Patent claims reciting “buying and selling an item relating to unique subjects” unsurprisingly could not meet the patent-eligibility bar of 35 U.S.C. § 101 and the Alice/Mayo test when the patent owner appealed a lower court’s Rule 12(b)(6) dismissal. VOIT Technologies, LLC v. Del-Ton, Inc.No. 2018-1536 (Fed. Cir. Feb 8, 2019) (non-precedential). The trial court had found the claims of U.S. Patent No. 6,226,412 directed to the abstract idea of buying and selling products without an additional inventive concept. The Federal’s circuit agreed.

Turning first to part one of the applicable patent-eligibility test, whether the claims are directed to an abstract idea, the court stated that the claims of the ’412 patent

are directed to the abstract idea of entering, transmitting, locating, compressing, storing, and displaying data (including text and image data) to facilitate the buying and selling of items.

Like claims in Electric Power Group, LLC v. Alstom S.A. (Fed. Cir. 2016), the court said,the claims here are merely directed to collecting, analyzing, and displaying information. These claims did not improve the functioning of a computer as in Enfish, LLC v. Microsoft Corp. (Fed. Cir. 2016). The patent owner could not “explain how employing different formats, as claimed, improves compression techniques or the functioning of the computer.” Rather, the ’412 patent specification made clear it was using generic technology.

The claims did not recite an additional inventive concept to satisfy the second prong of the applicable patent-eligibility test. The patent owner argued that the claims improved the transmission speed of high-resolution data. This argument was to no avail, because, as the Federal Circuit had explained in Intellectual Ventures I LLC v. Capital One Bank (Fed. Cir. 2015), patent claims “directed to ‘improve speed or efficiency inherent with applying the abstract idea on a computer’ are insufficient to demonstrate an inventive concept.” Here, the patent owner had simply “restate[d] the claim limitations and assert[ed] that the claims are directed to a technological improvement without an explanation of the nature of that improvement.”

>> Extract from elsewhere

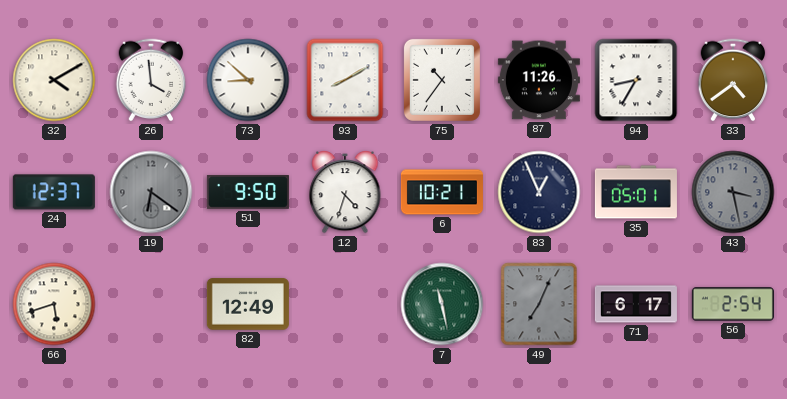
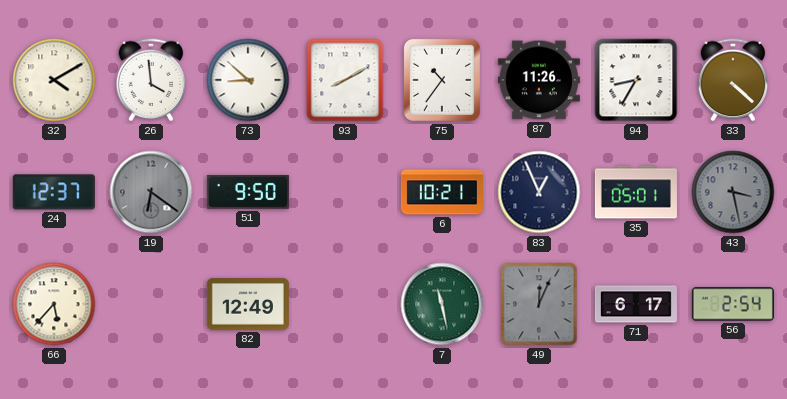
33: 4:39 -> 4:22
12: 4:33 -> none
66: 5:42 -> 5:37
49: 7:04 -> 12:04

Moreover, court rejected the patent owner’s “primary counterargument that the District Court erred,” which was that it should have found that the claims recited the “inventive concept of improving client-server communications” in the ordered combination of “batch uploading” and “performing image capture on a non-interactive basis . . . to minimize server participation.” Even if the claims recited this ordered combination, it consisted of steps that “are generic and conventional.” Thus, even when considered as an ordered combination, the claim elements included nothing “not already present when the steps are considered separately.”

Lessons for Practice

Arguing that an ordered combination of elements confers patent-eligibility is a legitimate, and occasionally successful, argument. So make the argument where you must. But be aware that it is also often the last refuge of a patent applicant or patent owner fighting to save abstract claims whose elements are generic and conventional.